Such racial perceptions and experiences set black homeschoolers apart from their white counterparts—as do black homeschooling’s origins in African Americans’ historical efforts to take ownership over their own education and knowledge. Fields-Smith likened the black-homeschooling movement to enslaved black people’s pursuit of literacy, which they equated with freedom and empowerment. The University of Georgia researcher recounted: “When told we could not be educated, we went out in the woods, we dug a pit, and when somebody learned to read, they’d sneak out at night, go down in that pit with a light, and teach [others] how to read, because it was that important.” Today, for black home educators, “it’s still that ‘each one, reach one’” mentality, she explained. “It looks different, but it harkens back to who we are, who we have been in our educational history.”
Tracing that history yields a better understanding of how black homeschooling emerged—and of how it could continue to evolve.
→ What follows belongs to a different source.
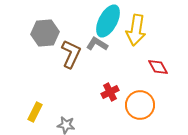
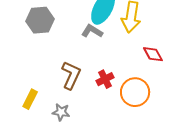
brown L-shape: (71, 54) -> (71, 75), moved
In the 2007 book Self-Taught: African American Education in Slavery and Freedom, the historian Heather Andrea Williams examined black Americans’ perseverance in their pursuit of learning during slavery, the Civil War, and their first decades of freedom. Using enslaved peoples’ narratives and autobiographies, she documented the significance of education “as an instrument of resistance … to gain some control over their own lives.”
During the antebellum period, legislatures across the South—viewing literacy as a direct threat to the institution of slavery—passed laws criminalizing reading or writing for enslaved and free blacks. The movement to oppose black education also extended to northern free states such as Connecticut, where a boarding school founded by abolitionists in 1832 for black girls was promptly banned by the legislature and then set ablaze by local residents.
In the face of the backlash, black people educated themselves. According to Williams, archaeologists excavating slave cabins more than a century after the Civil War found, among the more-predictable artifacts, “the remains of graphite pencils and writing slates, some with words and numbers still written on them.”
Learning was integral to black people’s emancipation and autonomy both before and after the Civil War. During Reconstruction, as the country sought to rebuild and reshape society in the former Confederacy, “the values of self-help and self-determination underlay the ex-slaves’ educational movement,” writes the black-education scholar James D. Anderson in his book The Education of Blacks in the South, 1860–1935.
In the years after emancipation, formerly enslaved men and women established a formal system of schooling for their children, eventually aided by northern white missionaries and the congressionally established Freedmen’s Bureau, which was formed to help transition black people from slavery to freedom. Yet the conflicting interests of northern allies and philanthropists, along with white southerners who regained control of state governments after Reconstruction, suppressed the growth of black education, Anderson concludes, impeding freed people’s ability to mold their children’s education without external forces suppressing their vision.